Walker embarked on a DipAD course at Hornsey College of Art in London, in 1965, where, in 1968, his studies were interrupted by the student occupation, as documented in the The Hornsey Affair, a Penguin Education Special. The student contributions to this book are partially anonymised by initials, and the concluding three pages of the book appear with the initials M.J.W. and date and place of birth. Walker also wrote two other pieces, designed the cover and did some of the graphics inside the book. At that time, and for periods over the next three decades, his commentaries found expression in the form of political poster art. Meanwhile, he also did para-legal work, and was actively involved in cases of and campaigns against wrongful arrest and imprisonment.

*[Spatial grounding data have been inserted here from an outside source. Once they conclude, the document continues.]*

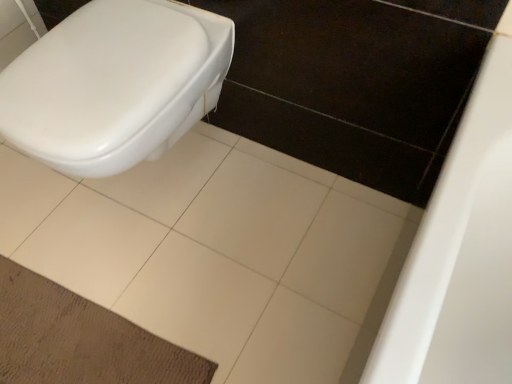 Question: Is white ceramic tile at center inside the boundaries of brown textured mat at lower left, or outside?

Choices:
 (A) outside
 (B) inside

Answer: (A)

Question: From a real-world perspective, relative to brown textured mat at lower left, is white ceramic tile at center vertically above or below?

Choices:
 (A) above
 (B) below

Answer: (B)

Question: Which object is positioned farthest from the brown textured mat at lower left?

Choices:
 (A) white glossy toilet at left
 (B) white ceramic tile at center

Answer: (A)

Question: Based on their relative distances, which object is nearer to the brown textured mat at lower left?

Choices:
 (A) white glossy toilet at left
 (B) white ceramic tile at center

Answer: (B) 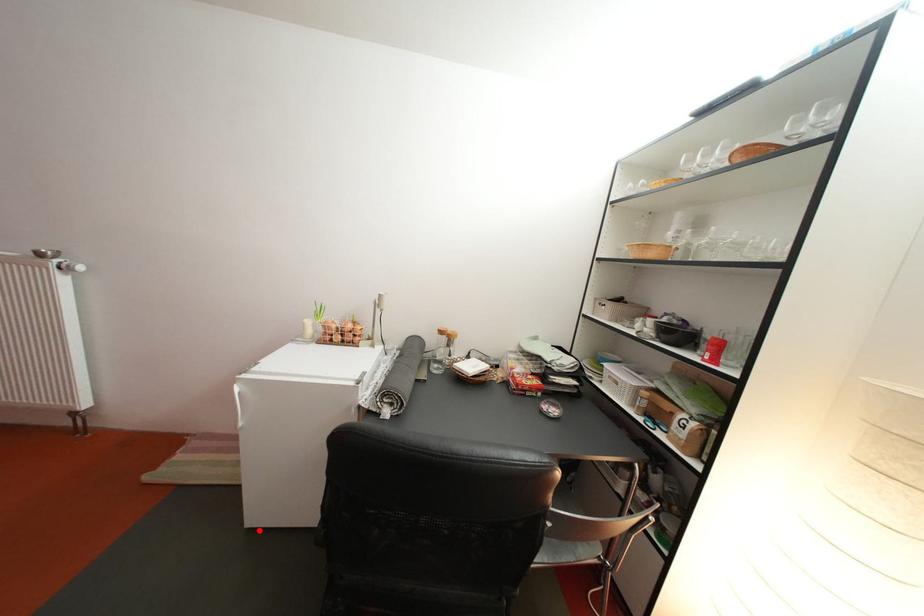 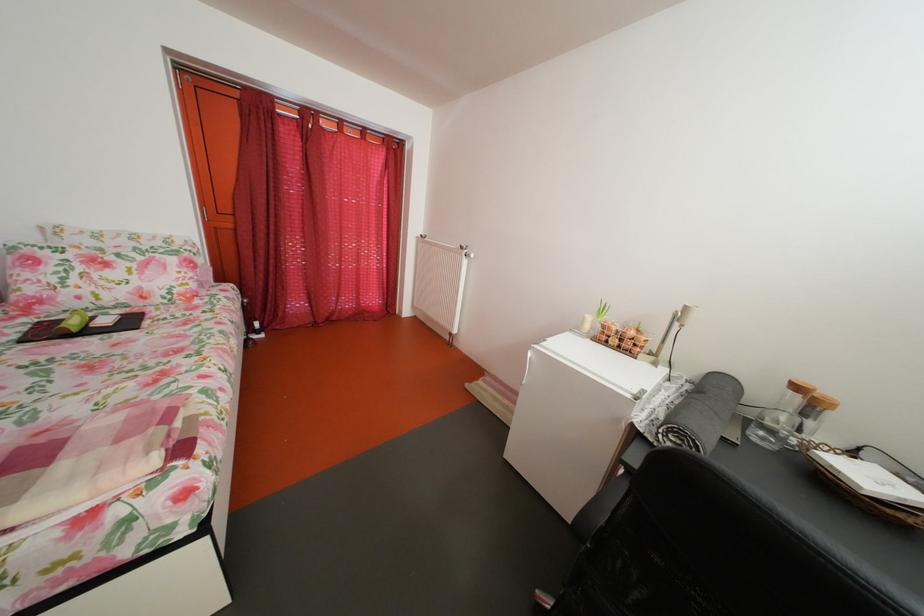 Question: I am providing you with two images of the same scene from different viewpoints. A red point is shown in image1. For the corresponding object point in image2, is it positioned nearer or farther from the camera?

Choices:
 (A) Nearer
 (B) Farther

Answer: (B) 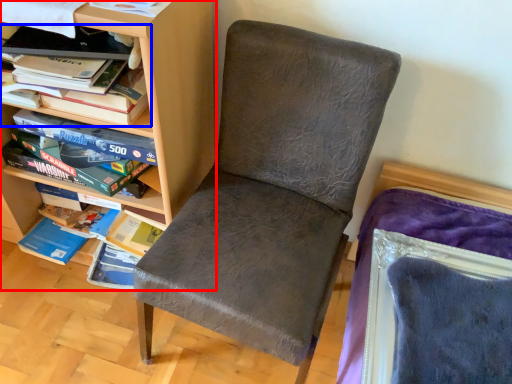 Question: Which point is closer to the camera, shelf (highlighted by a red box) or book (highlighted by a blue box)?

Choices:
 (A) shelf
 (B) book

Answer: (A)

In 1971, Walker set up with Bernadette Brittain the Red Dragon Print Collective, and in 1973 he was one of the founding members of what became the Poster-Film Collective. During this time, he produced posters for East London’s Half Moon Theatre, then under the directorship of Pam Brighton. In 1978, he left the collective, and made no more posters until 1989, when he worked with Hackney Community Defence Association, and produced posters for occasions such as the Blair Peach memorial march.

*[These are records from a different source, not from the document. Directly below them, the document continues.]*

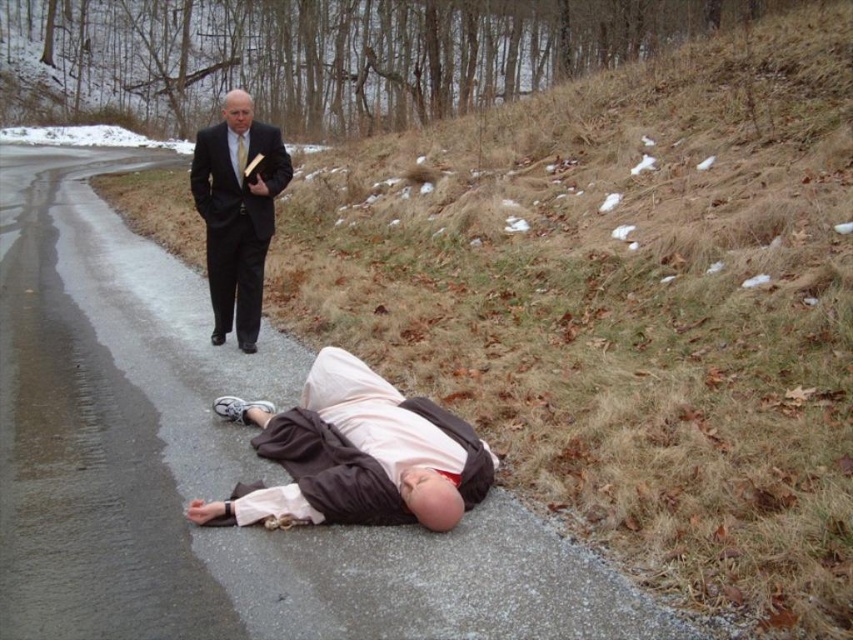 You are a pedestrian crossing the road and see the brown fabric shirt at lower center and the matte black suit at upper left. Which one is closer to you?

The brown fabric shirt at lower center is closer to the viewer than the matte black suit at upper left.

You are a pedestrian crossing the road and see the brown fabric shirt at lower center and the matte black suit at upper left. Which one is closer to your right side?

The brown fabric shirt at lower center is to the right of matte black suit at upper left, so the brown fabric shirt at lower center is closer to your right side. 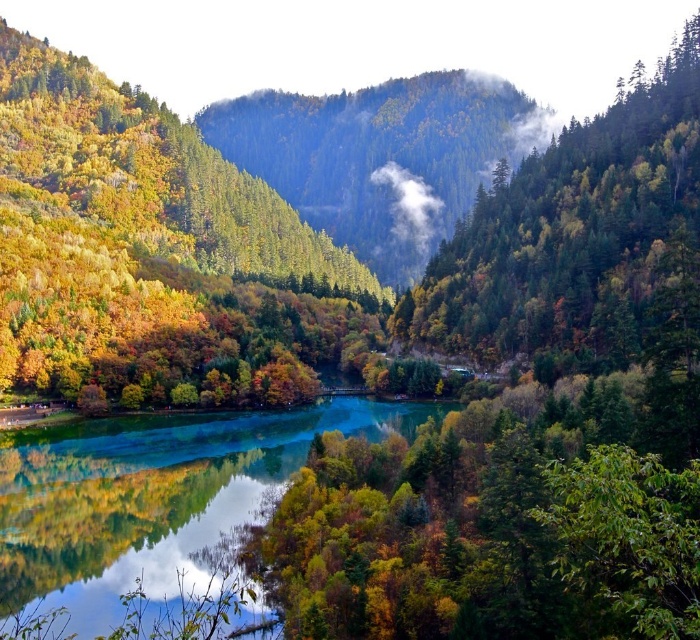 Who is positioned more to the left, green matte forest at center or green forested mountain at center?

From the viewer's perspective, green forested mountain at center appears more on the left side.

This screenshot has height=640, width=700. Describe the element at coordinates (564, 225) in the screenshot. I see `green matte forest at center` at that location.

What do you see at coordinates (564, 225) in the screenshot? I see `green matte forest at center` at bounding box center [564, 225].

Locate an element on the screen. green matte forest at center is located at coordinates (564, 225).

Does green reflective water at center have a lesser height compared to green forested mountain at center?

Yes, green reflective water at center is shorter than green forested mountain at center.

Between point (154, 454) and point (304, 218), which one is positioned behind?

Positioned behind is point (304, 218).

Locate an element on the screen. Image resolution: width=700 pixels, height=640 pixels. green reflective water at center is located at coordinates (154, 499).

Identify the location of green reflective water at center. (154, 499).

Between point (119, 602) and point (694, 211), which one is positioned behind?

The point (694, 211) is behind.

Between green reflective water at center and green matte forest at center, which one is positioned higher?

green matte forest at center

Describe the element at coordinates (154, 499) in the screenshot. The width and height of the screenshot is (700, 640). I see `green reflective water at center` at that location.

Image resolution: width=700 pixels, height=640 pixels. In order to click on green reflective water at center in this screenshot , I will do `click(154, 499)`.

Collections of his posters from both these periods are now in the Victoria & Albert Museum, University of London theatre archive, and the International Institute of Social History in Amsterdam. His posters are referenced and reproduced in Dawn Ades's Photomontage, the V&A publications The Art of Selling Songs and The Power of the Poster as well as Images of Aspiration published by the International Institute of Social History. Most recently, his work featured in the exhibition and catalogue of Agitpop, mounted by the London Print Studio (2008). The posters of the Poster-Film Collective can be seen online. A few of Walker’s posters and some collage work can be seen at artist Emma Holister’s Artmargin site.

Writer and activist

Walker’s writing career began with a contribution to The Hornsey Affair, a Penguin Special account of the 1968 occupation of Hornsey College of Art. He then wrote his first book, Poor Man Beggar Man Thief (1973), an account of the setting up and running, with Frank Pakenham (Lord Longford) of the New Horizon Youth Centre, one of the first drop-in centre for homeless teenagers in the West End.

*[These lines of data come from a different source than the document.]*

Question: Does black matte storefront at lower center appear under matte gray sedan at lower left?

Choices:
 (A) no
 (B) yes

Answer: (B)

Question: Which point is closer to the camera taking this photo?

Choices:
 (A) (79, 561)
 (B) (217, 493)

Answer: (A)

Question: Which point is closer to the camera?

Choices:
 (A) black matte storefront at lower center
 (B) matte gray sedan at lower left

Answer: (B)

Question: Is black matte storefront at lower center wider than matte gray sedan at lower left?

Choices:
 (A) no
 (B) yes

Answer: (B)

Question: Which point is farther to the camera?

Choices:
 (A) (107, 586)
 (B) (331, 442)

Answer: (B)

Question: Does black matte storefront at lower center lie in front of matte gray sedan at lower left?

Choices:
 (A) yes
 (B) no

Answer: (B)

Between 1968 and 2008, he wrote 11 books, and contributed chapters to a number of others, while having articles published in British newspapers and magazines, as well as contributing subjects and research to a number of television programmes such as World in Action and Out of Court. Between 1973 and 1993, his writing dealt mainly with political aspects of policing, crime and imprisonment. Books include George Davis: The Making of a One-Man Gang, which was commissioned by Pluto Press in 1975 but remains unpublished; Frightened For My Life: An account of deaths in British prisons, with Geoff Coggan (Fontana, 1982); A State of Siege: Politics and Policing in the Coalfields: Miners’ Strike 1984, with Jim Coulter and Susan Miller (Canary Press, 1984); A Turn of the Screw: the aftermath of the 1984-85 miners' strike (1985), and With Extreme Prejudice: An investigation into police vigilantism in Manchester (1986), about the harassment of two Manchester students.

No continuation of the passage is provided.